* _PROBLEM_:
Below are records. Count every line containing the word "Servers" and give the number alone.

SUPPLIED RECORDS section start

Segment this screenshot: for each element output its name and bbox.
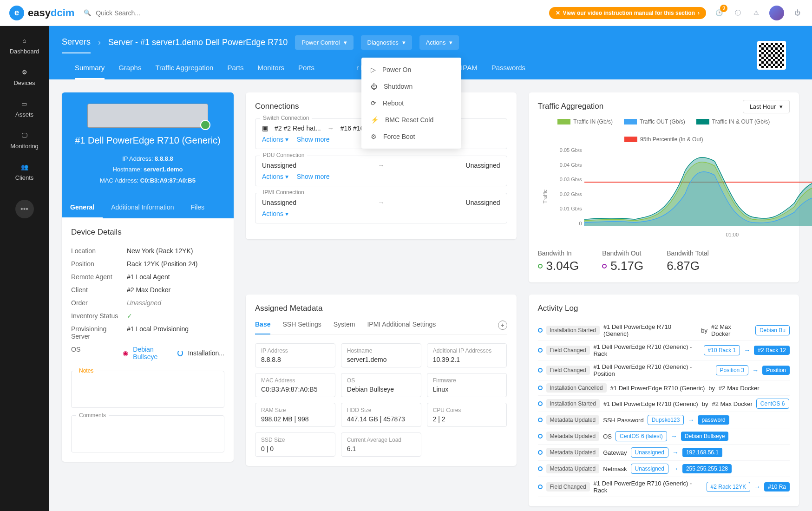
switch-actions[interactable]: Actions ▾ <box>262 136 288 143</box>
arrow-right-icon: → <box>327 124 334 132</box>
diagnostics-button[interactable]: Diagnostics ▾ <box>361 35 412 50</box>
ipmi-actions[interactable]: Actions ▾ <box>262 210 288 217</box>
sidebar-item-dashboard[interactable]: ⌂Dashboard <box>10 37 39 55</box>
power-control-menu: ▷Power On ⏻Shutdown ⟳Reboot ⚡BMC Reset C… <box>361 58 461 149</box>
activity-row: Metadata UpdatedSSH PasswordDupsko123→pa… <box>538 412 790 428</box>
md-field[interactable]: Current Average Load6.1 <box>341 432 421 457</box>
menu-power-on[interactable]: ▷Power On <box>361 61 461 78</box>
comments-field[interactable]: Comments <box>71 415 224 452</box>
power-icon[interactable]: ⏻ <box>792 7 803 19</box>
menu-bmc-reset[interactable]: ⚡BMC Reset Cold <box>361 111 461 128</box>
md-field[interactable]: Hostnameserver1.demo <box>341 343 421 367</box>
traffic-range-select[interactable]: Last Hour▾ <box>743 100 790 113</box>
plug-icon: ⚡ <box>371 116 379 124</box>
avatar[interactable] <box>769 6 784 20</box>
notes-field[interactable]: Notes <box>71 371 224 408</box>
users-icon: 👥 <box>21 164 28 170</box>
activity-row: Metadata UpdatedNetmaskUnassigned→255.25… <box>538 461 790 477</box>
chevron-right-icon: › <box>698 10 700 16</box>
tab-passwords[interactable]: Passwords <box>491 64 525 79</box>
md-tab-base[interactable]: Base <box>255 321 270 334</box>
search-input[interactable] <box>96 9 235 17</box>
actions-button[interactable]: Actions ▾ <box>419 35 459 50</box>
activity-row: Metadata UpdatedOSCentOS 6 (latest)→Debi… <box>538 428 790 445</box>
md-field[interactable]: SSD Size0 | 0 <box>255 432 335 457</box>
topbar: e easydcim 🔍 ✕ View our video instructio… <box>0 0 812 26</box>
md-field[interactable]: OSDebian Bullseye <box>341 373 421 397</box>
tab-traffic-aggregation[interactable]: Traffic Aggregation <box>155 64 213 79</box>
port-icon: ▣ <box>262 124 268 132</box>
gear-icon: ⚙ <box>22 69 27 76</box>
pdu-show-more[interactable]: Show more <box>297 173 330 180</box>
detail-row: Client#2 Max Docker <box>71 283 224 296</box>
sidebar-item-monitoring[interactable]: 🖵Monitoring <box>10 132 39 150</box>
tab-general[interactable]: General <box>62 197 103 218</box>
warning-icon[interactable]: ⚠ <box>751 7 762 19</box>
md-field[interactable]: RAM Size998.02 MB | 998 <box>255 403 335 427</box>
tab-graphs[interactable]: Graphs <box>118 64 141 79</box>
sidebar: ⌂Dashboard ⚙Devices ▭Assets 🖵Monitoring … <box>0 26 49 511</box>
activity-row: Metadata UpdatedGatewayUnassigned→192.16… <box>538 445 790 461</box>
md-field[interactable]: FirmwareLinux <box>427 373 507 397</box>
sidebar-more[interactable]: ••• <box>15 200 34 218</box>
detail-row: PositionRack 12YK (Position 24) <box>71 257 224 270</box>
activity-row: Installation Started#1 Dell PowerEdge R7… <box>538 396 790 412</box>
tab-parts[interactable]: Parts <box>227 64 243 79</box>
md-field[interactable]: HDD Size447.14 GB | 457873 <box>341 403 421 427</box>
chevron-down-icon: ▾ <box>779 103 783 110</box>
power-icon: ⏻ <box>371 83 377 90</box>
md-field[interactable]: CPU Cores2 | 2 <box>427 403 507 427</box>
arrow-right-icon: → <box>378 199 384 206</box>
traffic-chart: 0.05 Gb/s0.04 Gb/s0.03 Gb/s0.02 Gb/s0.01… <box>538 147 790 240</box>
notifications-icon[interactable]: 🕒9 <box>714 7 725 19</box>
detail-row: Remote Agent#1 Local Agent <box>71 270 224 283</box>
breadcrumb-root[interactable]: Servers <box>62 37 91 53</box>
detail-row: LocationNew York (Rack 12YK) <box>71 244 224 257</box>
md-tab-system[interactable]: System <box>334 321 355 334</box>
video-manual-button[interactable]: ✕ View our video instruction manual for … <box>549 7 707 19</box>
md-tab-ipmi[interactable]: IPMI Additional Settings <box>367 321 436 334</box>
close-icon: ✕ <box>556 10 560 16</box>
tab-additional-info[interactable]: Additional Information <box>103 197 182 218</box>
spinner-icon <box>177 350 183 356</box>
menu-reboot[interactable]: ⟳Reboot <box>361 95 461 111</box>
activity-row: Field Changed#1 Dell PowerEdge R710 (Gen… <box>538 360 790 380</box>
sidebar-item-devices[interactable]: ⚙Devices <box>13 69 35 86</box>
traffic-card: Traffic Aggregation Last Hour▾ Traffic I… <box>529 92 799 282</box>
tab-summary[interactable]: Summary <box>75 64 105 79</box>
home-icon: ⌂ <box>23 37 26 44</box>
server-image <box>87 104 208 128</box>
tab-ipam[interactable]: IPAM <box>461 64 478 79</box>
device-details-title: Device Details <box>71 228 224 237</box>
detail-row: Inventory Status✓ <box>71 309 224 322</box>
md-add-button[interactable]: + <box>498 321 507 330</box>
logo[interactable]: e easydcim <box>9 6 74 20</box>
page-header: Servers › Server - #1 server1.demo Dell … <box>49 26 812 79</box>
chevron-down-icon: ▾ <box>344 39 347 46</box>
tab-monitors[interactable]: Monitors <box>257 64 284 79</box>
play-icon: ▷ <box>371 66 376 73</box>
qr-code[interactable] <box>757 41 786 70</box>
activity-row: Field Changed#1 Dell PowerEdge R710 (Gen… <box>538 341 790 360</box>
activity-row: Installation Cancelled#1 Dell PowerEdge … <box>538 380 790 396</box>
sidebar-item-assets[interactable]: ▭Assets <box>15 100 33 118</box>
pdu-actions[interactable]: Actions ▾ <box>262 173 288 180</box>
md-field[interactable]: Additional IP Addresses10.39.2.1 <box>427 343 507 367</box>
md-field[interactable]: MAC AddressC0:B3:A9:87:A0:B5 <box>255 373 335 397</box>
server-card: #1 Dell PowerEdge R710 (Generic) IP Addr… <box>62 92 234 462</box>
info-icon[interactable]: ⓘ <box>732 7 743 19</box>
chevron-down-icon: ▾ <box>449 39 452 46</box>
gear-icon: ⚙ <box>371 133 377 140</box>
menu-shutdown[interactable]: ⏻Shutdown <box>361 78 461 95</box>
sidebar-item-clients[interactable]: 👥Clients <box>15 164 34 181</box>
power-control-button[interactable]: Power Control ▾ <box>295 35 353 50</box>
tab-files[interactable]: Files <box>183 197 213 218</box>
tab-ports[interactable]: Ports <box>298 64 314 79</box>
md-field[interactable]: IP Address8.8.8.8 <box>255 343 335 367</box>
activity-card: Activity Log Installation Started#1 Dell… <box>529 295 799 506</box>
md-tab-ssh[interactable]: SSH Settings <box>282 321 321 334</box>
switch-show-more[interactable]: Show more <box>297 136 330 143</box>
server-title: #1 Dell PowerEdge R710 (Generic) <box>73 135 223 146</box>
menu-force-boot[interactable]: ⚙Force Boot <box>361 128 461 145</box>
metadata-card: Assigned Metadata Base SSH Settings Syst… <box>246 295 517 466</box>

SUPPLIED RECORDS section end
SUPPLIED RECORDS section start

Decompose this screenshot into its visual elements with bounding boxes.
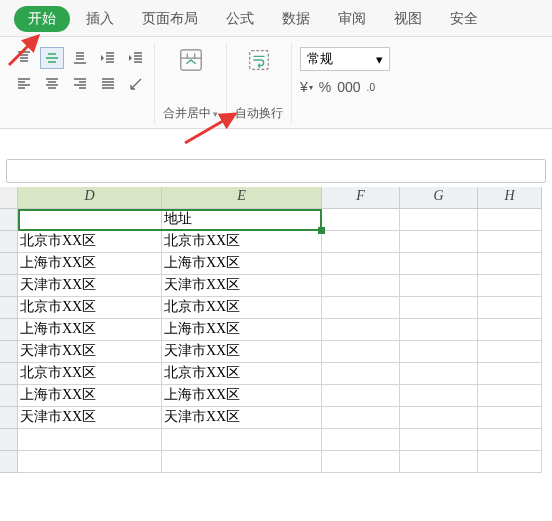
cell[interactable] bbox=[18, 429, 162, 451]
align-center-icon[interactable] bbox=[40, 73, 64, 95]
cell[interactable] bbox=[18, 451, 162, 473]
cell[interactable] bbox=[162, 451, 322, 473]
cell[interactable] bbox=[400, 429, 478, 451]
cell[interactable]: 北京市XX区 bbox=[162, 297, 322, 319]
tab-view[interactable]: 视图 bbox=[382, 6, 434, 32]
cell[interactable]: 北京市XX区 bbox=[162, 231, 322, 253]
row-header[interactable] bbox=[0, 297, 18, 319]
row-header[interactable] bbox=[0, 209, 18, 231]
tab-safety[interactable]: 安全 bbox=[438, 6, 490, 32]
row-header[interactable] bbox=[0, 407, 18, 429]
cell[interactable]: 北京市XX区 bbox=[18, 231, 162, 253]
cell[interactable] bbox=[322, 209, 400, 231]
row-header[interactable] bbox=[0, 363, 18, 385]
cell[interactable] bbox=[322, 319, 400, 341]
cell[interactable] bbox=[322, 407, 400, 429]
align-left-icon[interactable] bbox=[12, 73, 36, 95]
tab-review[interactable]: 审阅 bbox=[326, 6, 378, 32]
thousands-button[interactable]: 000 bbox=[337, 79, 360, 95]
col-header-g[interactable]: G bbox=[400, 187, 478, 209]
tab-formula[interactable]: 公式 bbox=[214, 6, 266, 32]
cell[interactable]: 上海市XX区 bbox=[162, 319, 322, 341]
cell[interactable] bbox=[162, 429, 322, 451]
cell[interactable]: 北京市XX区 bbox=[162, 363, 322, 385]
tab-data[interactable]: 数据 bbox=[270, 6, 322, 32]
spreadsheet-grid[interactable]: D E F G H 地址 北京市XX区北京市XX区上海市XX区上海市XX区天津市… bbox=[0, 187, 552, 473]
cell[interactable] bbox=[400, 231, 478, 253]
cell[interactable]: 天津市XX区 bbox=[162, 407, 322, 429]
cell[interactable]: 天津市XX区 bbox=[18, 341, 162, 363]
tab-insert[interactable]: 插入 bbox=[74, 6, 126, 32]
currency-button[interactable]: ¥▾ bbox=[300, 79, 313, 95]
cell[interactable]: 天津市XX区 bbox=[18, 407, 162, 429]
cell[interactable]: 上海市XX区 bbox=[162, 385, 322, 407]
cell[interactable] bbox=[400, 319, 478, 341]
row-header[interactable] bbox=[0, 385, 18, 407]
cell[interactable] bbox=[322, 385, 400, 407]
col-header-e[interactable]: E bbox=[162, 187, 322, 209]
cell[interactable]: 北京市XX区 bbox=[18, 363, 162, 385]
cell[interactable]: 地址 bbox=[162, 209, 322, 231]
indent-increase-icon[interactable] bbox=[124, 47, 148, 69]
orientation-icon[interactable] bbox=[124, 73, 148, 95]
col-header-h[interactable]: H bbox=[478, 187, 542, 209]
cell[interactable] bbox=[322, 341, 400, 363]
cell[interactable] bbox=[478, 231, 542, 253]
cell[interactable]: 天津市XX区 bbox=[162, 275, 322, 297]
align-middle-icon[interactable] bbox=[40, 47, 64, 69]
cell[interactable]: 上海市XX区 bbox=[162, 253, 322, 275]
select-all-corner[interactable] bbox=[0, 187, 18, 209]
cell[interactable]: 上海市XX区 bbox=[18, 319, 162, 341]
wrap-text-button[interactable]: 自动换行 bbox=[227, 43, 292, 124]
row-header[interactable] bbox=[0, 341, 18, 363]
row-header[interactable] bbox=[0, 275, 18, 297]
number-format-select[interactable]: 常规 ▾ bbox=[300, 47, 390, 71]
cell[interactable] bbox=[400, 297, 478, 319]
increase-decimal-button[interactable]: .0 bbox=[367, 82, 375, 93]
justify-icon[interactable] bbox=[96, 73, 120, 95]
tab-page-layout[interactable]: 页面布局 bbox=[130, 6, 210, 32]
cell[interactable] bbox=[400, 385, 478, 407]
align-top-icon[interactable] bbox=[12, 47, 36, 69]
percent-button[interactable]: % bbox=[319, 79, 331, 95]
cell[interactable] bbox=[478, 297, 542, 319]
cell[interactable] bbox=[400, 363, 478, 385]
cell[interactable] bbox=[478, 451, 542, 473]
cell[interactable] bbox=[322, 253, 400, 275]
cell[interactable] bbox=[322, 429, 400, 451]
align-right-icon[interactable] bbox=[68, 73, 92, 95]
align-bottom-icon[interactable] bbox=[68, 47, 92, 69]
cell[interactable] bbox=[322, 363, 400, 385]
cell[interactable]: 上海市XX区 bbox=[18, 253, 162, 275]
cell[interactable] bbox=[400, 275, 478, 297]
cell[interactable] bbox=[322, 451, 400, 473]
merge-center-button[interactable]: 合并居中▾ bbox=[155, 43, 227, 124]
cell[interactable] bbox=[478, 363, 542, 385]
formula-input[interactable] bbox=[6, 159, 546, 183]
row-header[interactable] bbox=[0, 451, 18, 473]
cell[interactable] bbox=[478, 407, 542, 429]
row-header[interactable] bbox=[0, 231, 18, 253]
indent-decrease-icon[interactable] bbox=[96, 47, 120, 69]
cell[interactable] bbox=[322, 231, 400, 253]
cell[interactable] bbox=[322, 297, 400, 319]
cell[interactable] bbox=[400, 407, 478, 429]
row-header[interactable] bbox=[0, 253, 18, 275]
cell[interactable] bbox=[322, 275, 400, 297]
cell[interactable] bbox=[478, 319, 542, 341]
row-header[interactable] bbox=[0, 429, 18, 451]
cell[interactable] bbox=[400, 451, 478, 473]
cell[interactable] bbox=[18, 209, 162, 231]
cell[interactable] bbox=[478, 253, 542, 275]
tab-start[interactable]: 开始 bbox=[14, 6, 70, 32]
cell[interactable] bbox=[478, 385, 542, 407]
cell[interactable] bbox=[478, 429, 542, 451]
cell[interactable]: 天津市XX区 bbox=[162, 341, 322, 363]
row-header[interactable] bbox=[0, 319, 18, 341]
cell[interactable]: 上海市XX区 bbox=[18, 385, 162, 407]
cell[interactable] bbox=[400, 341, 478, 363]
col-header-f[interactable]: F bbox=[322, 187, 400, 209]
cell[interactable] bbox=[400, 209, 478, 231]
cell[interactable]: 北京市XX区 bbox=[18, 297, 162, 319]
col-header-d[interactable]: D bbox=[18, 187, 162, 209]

SUPPLIED RECORDS section end

* _SOLUTION FOR THIS EXERCISE_:
2